Pierre-Auguste Renoir · 1870 · Getty Museum
La Promenade : un couple entre ombre et lumière
Une main tendue, une robe blanche qui accroche le soleil, un sentier presque invisible : Renoir transforme une marche dans les feuillages en tableau charnière, encore proche de Courbet mais déjà tourné vers l’impressionnisme.

Fiche d’identité
Un tableau célèbre dont le titre original reste inconnu
Ce que le musée permet d’affirmer
Renoir signe et date la toile en 1870. Elle montre un homme guidant une femme à travers un espace boisé. L’œuvre est aujourd’hui conservée au J. Paul Getty Museum, qui la considère comme un jalon de l’impressionnisme naissant.
Le titre La Promenade n’est probablement pas celui choisi par Renoir : aucun titre original certain n’est connu.
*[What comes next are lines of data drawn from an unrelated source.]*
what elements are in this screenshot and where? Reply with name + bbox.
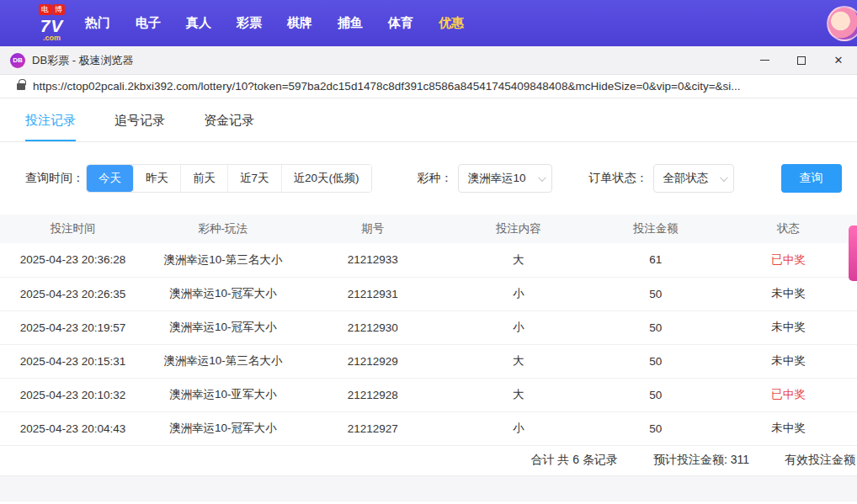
- header-bet-content: 投注内容: [445, 215, 591, 243]
- order-status-select[interactable]: 全部状态: [653, 164, 734, 193]
- bet-play-cell: 澳洲幸运10-冠军大小: [146, 310, 300, 344]
- record-tabs: 投注记录 追号记录 资金记录: [0, 98, 857, 142]
- bet-issue-cell: 21212931: [300, 277, 445, 310]
- status-filter-label: 订单状态：: [589, 171, 648, 186]
- user-avatar[interactable]: [827, 6, 857, 41]
- bet-status-cell: 未中奖: [720, 411, 857, 445]
- table-row: 2025-04-23 20:36:28 澳洲幸运10-第三名大小 2121293…: [0, 243, 857, 277]
- bet-content-cell: 小: [445, 310, 591, 344]
- maximize-icon: [797, 56, 806, 65]
- site-logo[interactable]: 电 博 7V .com: [39, 4, 65, 42]
- query-button[interactable]: 查询: [781, 164, 842, 193]
- lottery-select[interactable]: 澳洲幸运10: [458, 164, 552, 193]
- tab-bet-records[interactable]: 投注记录: [25, 113, 76, 141]
- bet-content-cell: 大: [445, 243, 591, 277]
- time-option-last7days[interactable]: 近7天: [227, 165, 281, 192]
- time-option-yesterday[interactable]: 昨天: [133, 165, 180, 192]
- nav-item-slots[interactable]: 电子: [136, 15, 161, 31]
- bet-amount-cell: 50: [591, 411, 720, 445]
- bet-issue-cell: 21212927: [300, 411, 445, 445]
- summary-valid: 有效投注金额: [785, 453, 855, 468]
- order-status-value: 全部状态: [663, 171, 709, 186]
- lottery-select-value: 澳洲幸运10: [468, 171, 526, 186]
- floating-widget[interactable]: [849, 225, 857, 281]
- chevron-down-icon: [719, 173, 727, 182]
- header-bet-amount: 投注金额: [591, 215, 720, 243]
- logo-badge-left: 电: [39, 4, 51, 15]
- header-bet-time: 投注时间: [0, 215, 146, 243]
- bet-time-cell: 2025-04-23 20:15:31: [0, 344, 146, 378]
- table-row: 2025-04-23 20:04:43 澳洲幸运10-冠军大小 21212927…: [0, 411, 857, 445]
- site-nav: 电 博 7V .com 热门 电子 真人 彩票 棋牌 捕鱼 体育 优惠: [0, 0, 857, 46]
- tab-chase-records[interactable]: 追号记录: [114, 113, 165, 141]
- nav-item-hot[interactable]: 热门: [85, 15, 110, 31]
- minimize-button[interactable]: [746, 46, 783, 74]
- time-option-day-before[interactable]: 前天: [180, 165, 227, 192]
- minimize-icon: [760, 60, 769, 61]
- nav-item-promos[interactable]: 优惠: [439, 15, 464, 31]
- bet-time-cell: 2025-04-23 20:04:43: [0, 411, 146, 445]
- bet-status-cell: 未中奖: [720, 344, 857, 378]
- time-option-today[interactable]: 今天: [87, 165, 133, 192]
- bet-content-cell: 小: [445, 277, 591, 310]
- bet-amount-cell: 50: [591, 344, 720, 378]
- chevron-down-icon: [537, 173, 546, 182]
- bet-amount-cell: 50: [591, 310, 720, 344]
- bet-content-cell: 大: [445, 344, 591, 378]
- bet-play-cell: 澳洲幸运10-第三名大小: [146, 243, 300, 277]
- time-filter-label: 查询时间：: [25, 171, 84, 186]
- window-controls: ✕: [746, 46, 857, 74]
- window-title: DB彩票 - 极速浏览器: [32, 53, 746, 68]
- browser-title-bar: DB DB彩票 - 极速浏览器 ✕: [0, 46, 857, 75]
- table-row: 2025-04-23 20:15:31 澳洲幸运10-第三名大小 2121292…: [0, 344, 857, 378]
- nav-item-live[interactable]: 真人: [186, 15, 211, 31]
- header-play: 彩种-玩法: [146, 215, 300, 243]
- bet-amount-cell: 61: [591, 243, 720, 277]
- logo-brand: 7V: [40, 17, 64, 34]
- bet-play-cell: 澳洲幸运10-冠军大小: [146, 277, 300, 310]
- page-content: 投注记录 追号记录 资金记录 查询时间： 今天 昨天 前天 近7天 近20天(低…: [0, 98, 857, 504]
- tab-fund-records[interactable]: 资金记录: [204, 113, 254, 141]
- nav-item-lottery[interactable]: 彩票: [237, 15, 262, 31]
- bet-records-table: 投注时间 彩种-玩法 期号 投注内容 投注金额 状态 2025-04-23 20…: [0, 215, 857, 446]
- bet-issue-cell: 21212929: [300, 344, 445, 378]
- filter-bar: 查询时间： 今天 昨天 前天 近7天 近20天(低频) 彩种： 澳洲幸运10 订…: [25, 164, 857, 193]
- lottery-filter-label: 彩种：: [418, 171, 453, 186]
- bet-status-cell: 已中奖: [720, 243, 857, 277]
- logo-badge-right: 博: [52, 4, 65, 15]
- nav-item-boardgames[interactable]: 棋牌: [287, 15, 312, 31]
- header-issue: 期号: [300, 215, 445, 243]
- nav-item-fishing[interactable]: 捕鱼: [338, 15, 363, 31]
- bet-status-cell: 未中奖: [720, 310, 857, 344]
- time-filter-group: 今天 昨天 前天 近7天 近20天(低频): [86, 164, 372, 193]
- bet-content-cell: 小: [445, 411, 591, 445]
- bet-play-cell: 澳洲幸运10-第三名大小: [146, 344, 300, 378]
- table-row: 2025-04-23 20:10:32 澳洲幸运10-亚军大小 21212928…: [0, 378, 857, 411]
- maximize-button[interactable]: [783, 46, 820, 74]
- bet-amount-cell: 50: [591, 378, 720, 411]
- nav-item-sports[interactable]: 体育: [388, 15, 413, 31]
- bet-amount-cell: 50: [591, 277, 720, 310]
- time-option-last20days[interactable]: 近20天(低频): [281, 165, 371, 192]
- close-button[interactable]: ✕: [820, 46, 857, 74]
- browser-favicon-icon: DB: [10, 53, 25, 68]
- lock-icon: [17, 83, 25, 90]
- bet-status-cell: 已中奖: [720, 378, 857, 411]
- logo-suffix: .com: [43, 34, 61, 42]
- bet-play-cell: 澳洲幸运10-冠军大小: [146, 411, 300, 445]
- site-nav-items: 热门 电子 真人 彩票 棋牌 捕鱼 体育 优惠: [85, 15, 464, 31]
- table-header-row: 投注时间 彩种-玩法 期号 投注内容 投注金额 状态: [0, 215, 857, 243]
- url-bar[interactable]: https://ctop02pcali.2kbxi392.com/lottery…: [0, 75, 857, 98]
- bet-time-cell: 2025-04-23 20:26:35: [0, 277, 146, 310]
- bet-time-cell: 2025-04-23 20:19:57: [0, 310, 146, 344]
- bet-content-cell: 大: [445, 378, 591, 411]
- bottom-band: [0, 476, 857, 501]
- bet-time-cell: 2025-04-23 20:10:32: [0, 378, 146, 411]
- bet-issue-cell: 21212928: [300, 378, 445, 411]
- url-text[interactable]: https://ctop02pcali.2kbxi392.com/lottery…: [33, 80, 857, 93]
- bet-issue-cell: 21212930: [300, 310, 445, 344]
- bet-time-cell: 2025-04-23 20:36:28: [0, 243, 146, 277]
- summary-estimated: 预计投注金额: 311: [653, 453, 749, 468]
- table-row: 2025-04-23 20:19:57 澳洲幸运10-冠军大小 21212930…: [0, 310, 857, 344]
- logo-badges: 电 博: [39, 4, 65, 15]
Il rapproche cependant la toile d’une tradition ancienne, celle des couples en promenade chez Watteau et Fragonard, tout en insistant sur la modernité de vêtements contemporains et d’un instant saisi en mouvement.
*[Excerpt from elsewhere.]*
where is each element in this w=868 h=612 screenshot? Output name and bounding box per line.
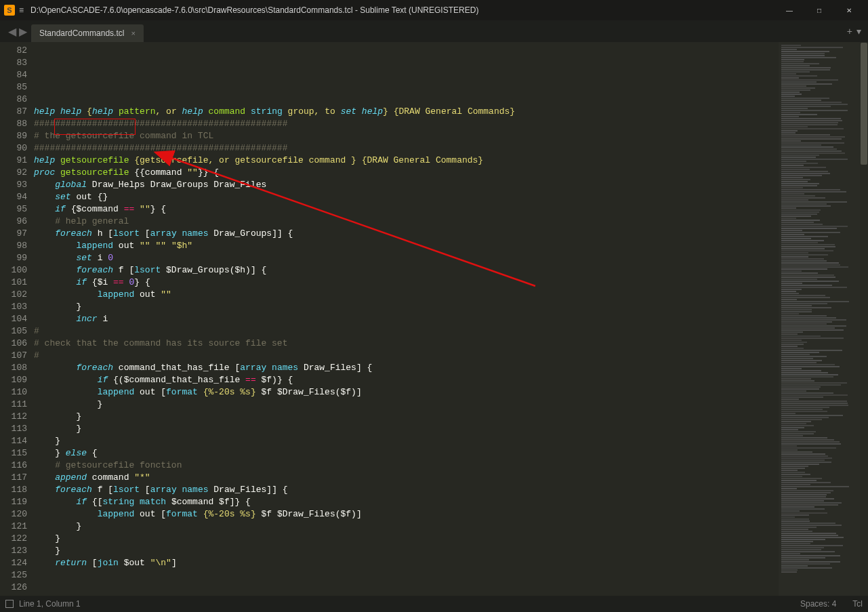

Le format vertical resserre la scène. Au lieu d’offrir une vaste vue de paysage, Renoir place le spectateur presque sur le sentier, à la suite des deux figures.
Lecture rapprochée
Six indices pour comprendre La Promenade
Le tableau ne raconte pas une histoire complète. Il organise plutôt un passage : de l’ombre vers la lumière, du premier plan vers le fond, du geste masculin vers le mouvement de la robe.
Une main tendue
L’homme se retourne et offre sa main. Cette diagonale minuscule relie les deux corps et donne à la scène sa tension principale : invitation, aide ou conduite, le geste reste ouvert.
Une marche oblique
Les figures ne posent pas face au spectateur. Elles traversent le tableau en profondeur, comme si nous les surprenions entre deux pas.
Le blanc comme lumière
La robe claire concentre les jaunes, les bleus et les roses réfléchis. Elle n’est pas une surface uniforme : elle devient le principal écran de la lumière filtrée.
Un décor qui enveloppe
Branches, herbes et ombres occupent presque tout l’espace. La nature n’est plus un fond ajouté derrière les figures ; elle les absorbe et règle leur visibilité.
Des identités retenues
Le visage de l’homme reste ombré, celui de la femme se tourne. Renoir refuse la frontalité du portrait et privilégie la relation entre les corps.
Une surface en mouvement
Touches souples, glacis et passages fondus créent des profondeurs instables. L’œil circule sans rencontrer de contour entièrement fermé.
Lire sans inventer
Lise Tréhot, un parc, une rencontre : trois hypothèses à garder au conditionnel
Une scène précise, mais pas un récit documenté
La femme a été diversement identifiée à Lise Tréhot, compagne et modèle régulier de Renoir, ou à Rapha, liée à son ami Edmond Maître. Aucune identification ne doit être présentée comme certaine. Si la figure était Lise, certains ont proposé de reconnaître Renoir dans l’homme ; là encore, il s’agit d’une interprétation.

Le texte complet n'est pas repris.